- **TASK TO COMPLETE**:
Return the listing below unchanged, minus its pictures.

_ _ _

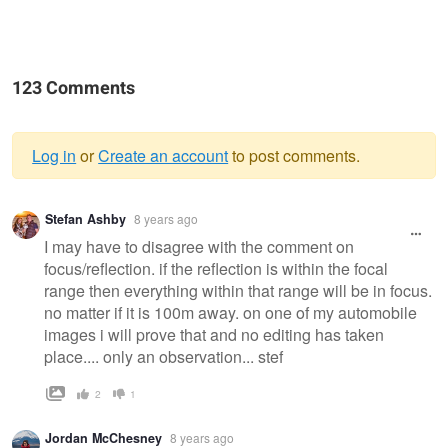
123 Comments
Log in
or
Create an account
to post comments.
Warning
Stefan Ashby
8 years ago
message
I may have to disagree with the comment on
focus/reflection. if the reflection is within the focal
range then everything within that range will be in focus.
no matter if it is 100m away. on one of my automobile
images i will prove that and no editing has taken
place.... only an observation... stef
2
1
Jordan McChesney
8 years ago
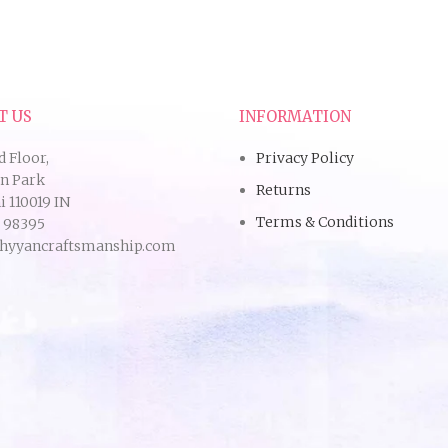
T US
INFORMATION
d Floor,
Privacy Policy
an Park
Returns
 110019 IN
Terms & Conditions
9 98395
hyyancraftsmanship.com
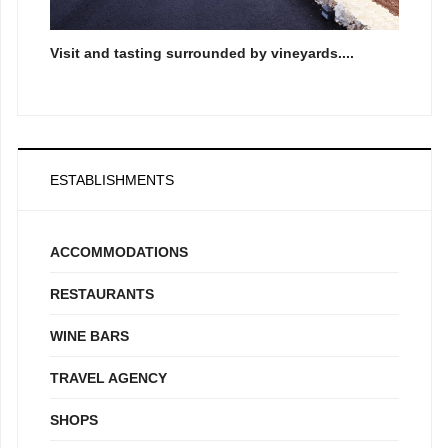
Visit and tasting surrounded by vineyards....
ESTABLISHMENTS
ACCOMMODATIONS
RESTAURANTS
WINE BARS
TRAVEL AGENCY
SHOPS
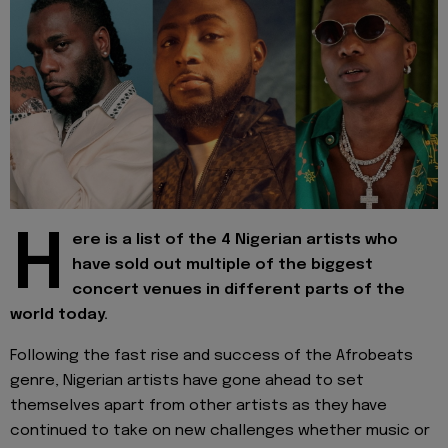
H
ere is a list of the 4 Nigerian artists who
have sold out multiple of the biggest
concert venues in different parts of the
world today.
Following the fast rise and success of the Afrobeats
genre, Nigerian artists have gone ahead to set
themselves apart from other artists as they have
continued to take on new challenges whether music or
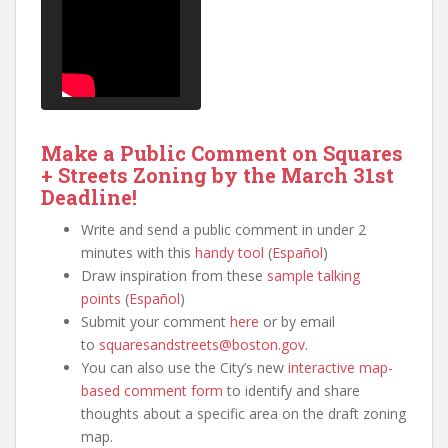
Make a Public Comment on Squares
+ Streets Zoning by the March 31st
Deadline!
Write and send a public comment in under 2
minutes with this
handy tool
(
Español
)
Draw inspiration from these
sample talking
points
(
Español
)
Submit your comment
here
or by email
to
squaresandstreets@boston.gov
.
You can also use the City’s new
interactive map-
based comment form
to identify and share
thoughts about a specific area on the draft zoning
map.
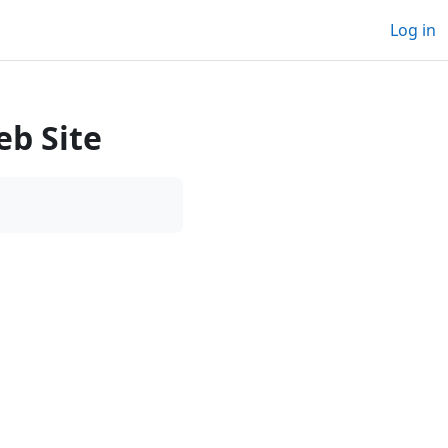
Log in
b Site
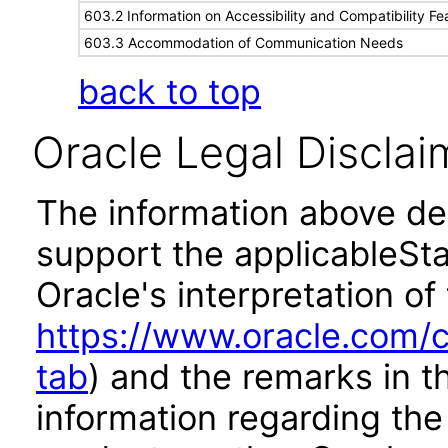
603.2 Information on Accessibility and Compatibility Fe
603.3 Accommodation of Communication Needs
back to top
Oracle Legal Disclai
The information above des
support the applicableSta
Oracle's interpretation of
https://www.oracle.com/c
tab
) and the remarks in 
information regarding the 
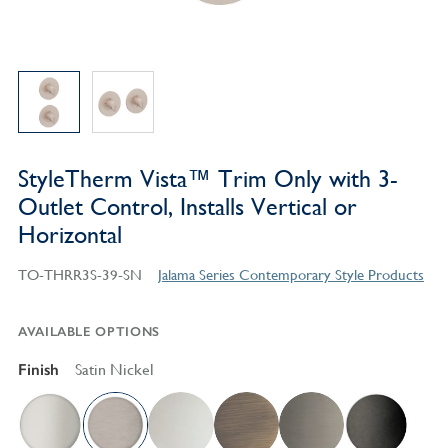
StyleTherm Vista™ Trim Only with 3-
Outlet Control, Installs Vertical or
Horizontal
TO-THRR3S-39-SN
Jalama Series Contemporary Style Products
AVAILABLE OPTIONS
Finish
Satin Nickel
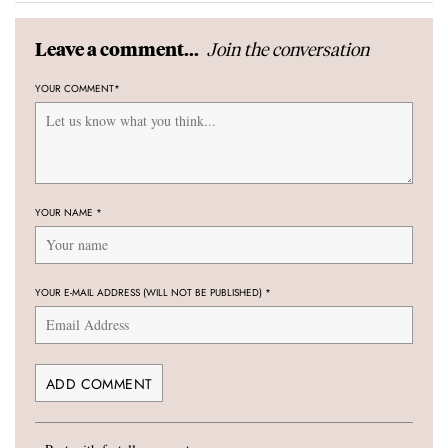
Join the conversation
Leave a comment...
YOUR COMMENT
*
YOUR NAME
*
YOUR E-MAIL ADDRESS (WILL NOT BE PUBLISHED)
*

_ _ _

- **EXERCISE OUTPUT**:
123 Comments
Log in
or
Create an account
to post comments.
Warning
Stefan Ashby
8 years ago
message
I may have to disagree with the comment on
focus/reflection. if the reflection is within the focal
range then everything within that range will be in focus.
no matter if it is 100m away. on one of my automobile
images i will prove that and no editing has taken
place.... only an observation... stef
2
1
Jordan McChesney
8 years ago
T US
INFORMATION
d Floor,
Privacy Policy
an Park
Returns
 110019 IN
Terms & Conditions
9 98395
hyyancraftsmanship.com
Visit and tasting surrounded by vineyards....
ESTABLISHMENTS
ACCOMMODATIONS
RESTAURANTS
WINE BARS
TRAVEL AGENCY
SHOPS
H
ere is a list of the 4 Nigerian artists who
have sold out multiple of the biggest
concert venues in different parts of the
world today.
Following the fast rise and success of the Afrobeats
genre, Nigerian artists have gone ahead to set
themselves apart from other artists as they have
continued to take on new challenges whether music or
Make a Public Comment on Squares
+ Streets Zoning by the March 31st
Deadline!
Write and send a public comment in under 2
minutes with this
handy tool
(
Español
)
Draw inspiration from these
sample talking
points
(
Español
)
Submit your comment
here
or by email
to
squaresandstreets@boston.gov
.
You can also use the City’s new
interactive map-
based comment form
to identify and share
thoughts about a specific area on the draft zoning
map.
Log in
b Site
603.2 Information on Accessibility and Compatibility Fe
603.3 Accommodation of Communication Needs
back to top
Oracle Legal Disclai
The information above des
support the applicableSta
Oracle's interpretation of
https://www.oracle.com/c
tab
) and the remarks in 
information regarding the 
StyleTherm Vista™ Trim Only with 3-
Outlet Control, Installs Vertical or
Horizontal
TO-THRR3S-39-SN
Jalama Series Contemporary Style Products
AVAILABLE OPTIONS
Finish
Satin Nickel
Join the conversation
Leave a comment...
YOUR COMMENT
*
YOUR NAME
*
YOUR E-MAIL ADDRESS (WILL NOT BE PUBLISHED)
*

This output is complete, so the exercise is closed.